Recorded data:
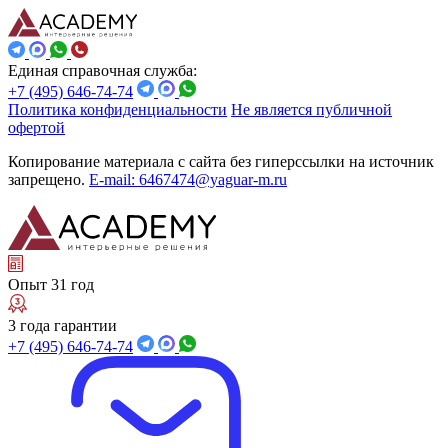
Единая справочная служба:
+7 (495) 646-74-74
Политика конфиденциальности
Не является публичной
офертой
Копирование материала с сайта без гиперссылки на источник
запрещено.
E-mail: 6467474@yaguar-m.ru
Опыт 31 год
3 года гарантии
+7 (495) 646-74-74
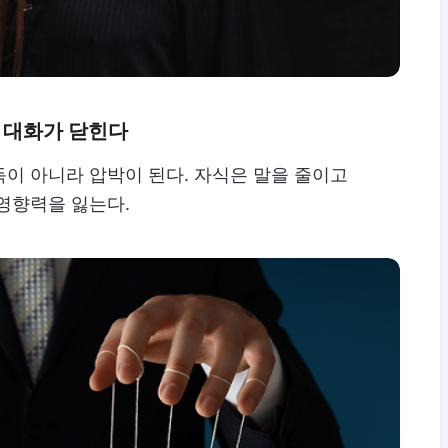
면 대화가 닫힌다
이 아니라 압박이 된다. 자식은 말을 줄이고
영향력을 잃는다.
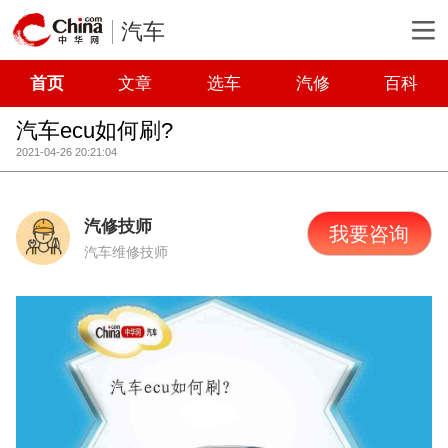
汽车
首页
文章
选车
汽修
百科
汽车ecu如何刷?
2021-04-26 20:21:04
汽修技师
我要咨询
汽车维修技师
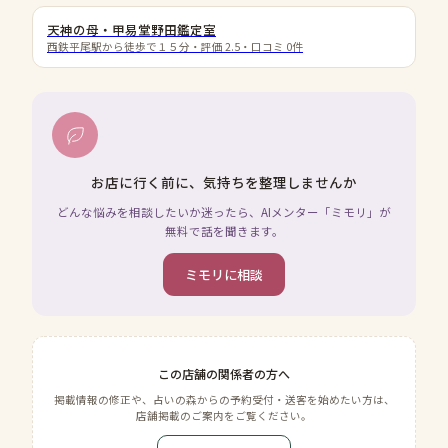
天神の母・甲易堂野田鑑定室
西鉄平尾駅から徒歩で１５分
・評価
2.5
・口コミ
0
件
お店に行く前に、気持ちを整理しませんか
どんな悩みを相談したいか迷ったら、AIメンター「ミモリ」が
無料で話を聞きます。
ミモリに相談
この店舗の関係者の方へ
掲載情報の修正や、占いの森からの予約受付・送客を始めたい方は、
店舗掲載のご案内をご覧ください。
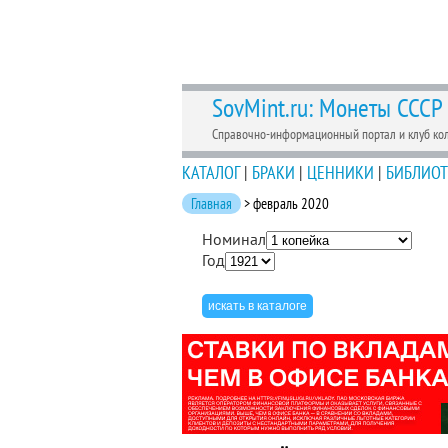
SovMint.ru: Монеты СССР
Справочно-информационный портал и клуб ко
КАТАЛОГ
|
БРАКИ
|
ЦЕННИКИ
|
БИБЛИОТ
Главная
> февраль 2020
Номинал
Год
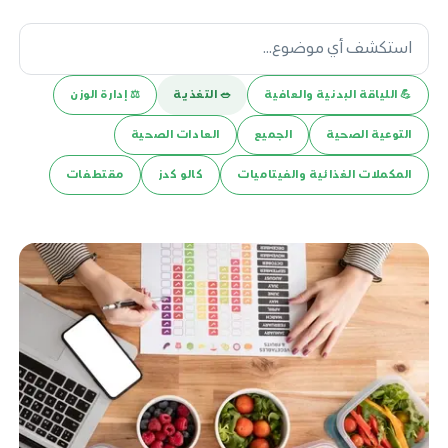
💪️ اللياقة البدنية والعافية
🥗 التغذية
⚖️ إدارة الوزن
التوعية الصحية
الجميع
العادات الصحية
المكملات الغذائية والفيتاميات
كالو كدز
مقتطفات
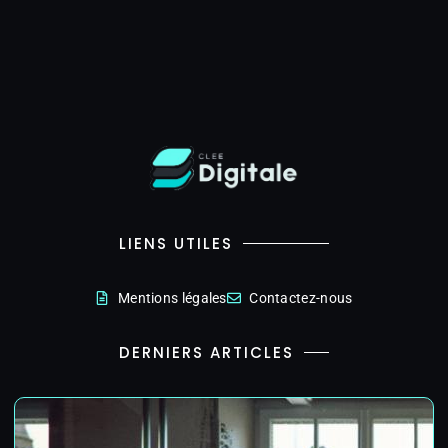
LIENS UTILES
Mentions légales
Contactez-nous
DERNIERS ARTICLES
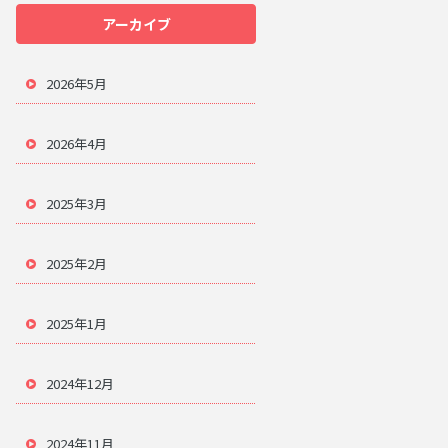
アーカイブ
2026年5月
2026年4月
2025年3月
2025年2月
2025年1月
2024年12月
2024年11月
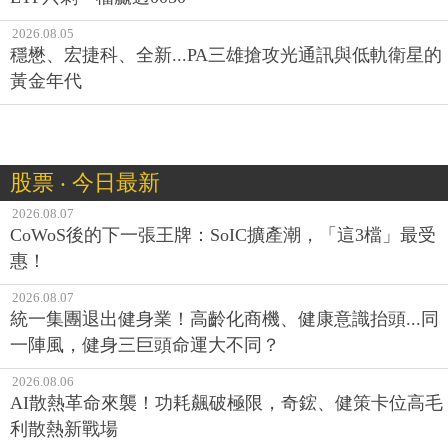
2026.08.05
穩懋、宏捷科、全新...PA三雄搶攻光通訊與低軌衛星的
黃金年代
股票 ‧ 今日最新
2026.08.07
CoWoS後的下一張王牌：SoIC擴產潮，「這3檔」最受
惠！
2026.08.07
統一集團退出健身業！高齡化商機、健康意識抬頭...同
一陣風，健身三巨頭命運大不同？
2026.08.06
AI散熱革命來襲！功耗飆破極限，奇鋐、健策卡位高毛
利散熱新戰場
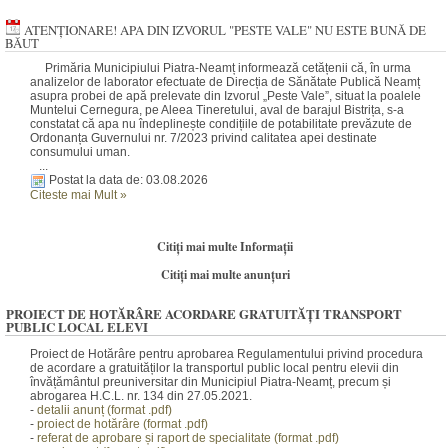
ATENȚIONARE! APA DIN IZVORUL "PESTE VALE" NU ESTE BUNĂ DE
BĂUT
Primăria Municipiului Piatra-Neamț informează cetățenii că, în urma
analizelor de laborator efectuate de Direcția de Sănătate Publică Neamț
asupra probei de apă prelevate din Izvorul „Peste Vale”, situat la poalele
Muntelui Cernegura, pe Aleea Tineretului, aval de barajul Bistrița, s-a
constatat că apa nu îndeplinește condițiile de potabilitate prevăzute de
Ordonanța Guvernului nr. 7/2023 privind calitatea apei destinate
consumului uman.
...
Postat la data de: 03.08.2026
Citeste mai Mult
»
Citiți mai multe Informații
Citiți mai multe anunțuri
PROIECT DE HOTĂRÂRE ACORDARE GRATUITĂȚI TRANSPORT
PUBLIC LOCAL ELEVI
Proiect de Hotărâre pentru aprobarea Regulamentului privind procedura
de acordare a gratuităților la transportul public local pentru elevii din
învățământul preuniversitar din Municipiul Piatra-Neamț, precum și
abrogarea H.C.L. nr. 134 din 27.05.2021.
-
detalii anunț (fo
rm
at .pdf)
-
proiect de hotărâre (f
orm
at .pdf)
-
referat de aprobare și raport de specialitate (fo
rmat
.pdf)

**Work instruction**
Answer with one number, namely the count of lines in the entries that include the word "Piatra".

**Reply to the exercise**
2